- _PROBLEM DESCRIPTION_
The entries below should be output exactly as written.

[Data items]

****************

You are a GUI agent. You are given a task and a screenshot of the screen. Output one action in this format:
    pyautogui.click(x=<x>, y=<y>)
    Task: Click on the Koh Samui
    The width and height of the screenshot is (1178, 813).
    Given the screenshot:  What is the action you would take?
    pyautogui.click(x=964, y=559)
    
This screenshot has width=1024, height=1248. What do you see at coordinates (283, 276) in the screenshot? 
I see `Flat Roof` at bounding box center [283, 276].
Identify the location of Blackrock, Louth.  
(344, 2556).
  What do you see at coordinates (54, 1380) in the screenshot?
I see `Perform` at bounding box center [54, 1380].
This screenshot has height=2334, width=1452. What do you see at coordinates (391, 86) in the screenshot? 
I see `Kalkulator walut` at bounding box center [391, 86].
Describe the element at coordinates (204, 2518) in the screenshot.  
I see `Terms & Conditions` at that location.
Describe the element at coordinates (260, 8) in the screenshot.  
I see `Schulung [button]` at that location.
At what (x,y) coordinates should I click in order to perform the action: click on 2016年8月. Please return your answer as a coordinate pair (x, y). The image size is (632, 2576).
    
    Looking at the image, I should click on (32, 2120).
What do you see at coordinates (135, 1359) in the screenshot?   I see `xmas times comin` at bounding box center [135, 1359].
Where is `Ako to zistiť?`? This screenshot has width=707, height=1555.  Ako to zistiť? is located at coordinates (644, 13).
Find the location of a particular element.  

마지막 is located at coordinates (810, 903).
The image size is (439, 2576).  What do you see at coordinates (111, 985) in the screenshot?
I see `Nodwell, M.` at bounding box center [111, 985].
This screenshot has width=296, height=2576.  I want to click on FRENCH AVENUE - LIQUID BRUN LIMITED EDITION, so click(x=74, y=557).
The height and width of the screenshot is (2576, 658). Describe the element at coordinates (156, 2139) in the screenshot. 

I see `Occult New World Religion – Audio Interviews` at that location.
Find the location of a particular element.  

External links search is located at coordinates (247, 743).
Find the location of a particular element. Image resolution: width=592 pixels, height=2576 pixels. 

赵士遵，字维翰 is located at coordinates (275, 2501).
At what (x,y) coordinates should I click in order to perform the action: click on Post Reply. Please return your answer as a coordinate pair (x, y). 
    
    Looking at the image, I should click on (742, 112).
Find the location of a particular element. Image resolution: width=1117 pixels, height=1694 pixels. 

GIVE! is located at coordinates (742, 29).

****************

- _RESPONSE TO THIS EXERCISE_
You are a GUI agent. You are given a task and a screenshot of the screen. Output one action in this format:
    pyautogui.click(x=<x>, y=<y>)
    Task: Click on the Koh Samui
    The width and height of the screenshot is (1178, 813).
    Given the screenshot:  What is the action you would take?
    pyautogui.click(x=964, y=559)
    
This screenshot has width=1024, height=1248. What do you see at coordinates (283, 276) in the screenshot? 
I see `Flat Roof` at bounding box center [283, 276].
Identify the location of Blackrock, Louth.  
(344, 2556).
  What do you see at coordinates (54, 1380) in the screenshot?
I see `Perform` at bounding box center [54, 1380].
This screenshot has height=2334, width=1452. What do you see at coordinates (391, 86) in the screenshot? 
I see `Kalkulator walut` at bounding box center [391, 86].
Describe the element at coordinates (204, 2518) in the screenshot.  
I see `Terms & Conditions` at that location.
Describe the element at coordinates (260, 8) in the screenshot.  
I see `Schulung [button]` at that location.
At what (x,y) coordinates should I click in order to perform the action: click on 2016年8月. Please return your answer as a coordinate pair (x, y). The image size is (632, 2576).
    
    Looking at the image, I should click on (32, 2120).
What do you see at coordinates (135, 1359) in the screenshot?   I see `xmas times comin` at bounding box center [135, 1359].
Where is `Ako to zistiť?`? This screenshot has width=707, height=1555.  Ako to zistiť? is located at coordinates (644, 13).
Find the location of a particular element.  

마지막 is located at coordinates (810, 903).
The image size is (439, 2576).  What do you see at coordinates (111, 985) in the screenshot?
I see `Nodwell, M.` at bounding box center [111, 985].
This screenshot has width=296, height=2576.  I want to click on FRENCH AVENUE - LIQUID BRUN LIMITED EDITION, so click(x=74, y=557).
The height and width of the screenshot is (2576, 658). Describe the element at coordinates (156, 2139) in the screenshot. 

I see `Occult New World Religion – Audio Interviews` at that location.
Find the location of a particular element.  

External links search is located at coordinates (247, 743).
Find the location of a particular element. Image resolution: width=592 pixels, height=2576 pixels. 

赵士遵，字维翰 is located at coordinates (275, 2501).
At what (x,y) coordinates should I click in order to perform the action: click on Post Reply. Please return your answer as a coordinate pair (x, y). 
    
    Looking at the image, I should click on (742, 112).
Find the location of a particular element. Image resolution: width=1117 pixels, height=1694 pixels. 

GIVE! is located at coordinates (742, 29).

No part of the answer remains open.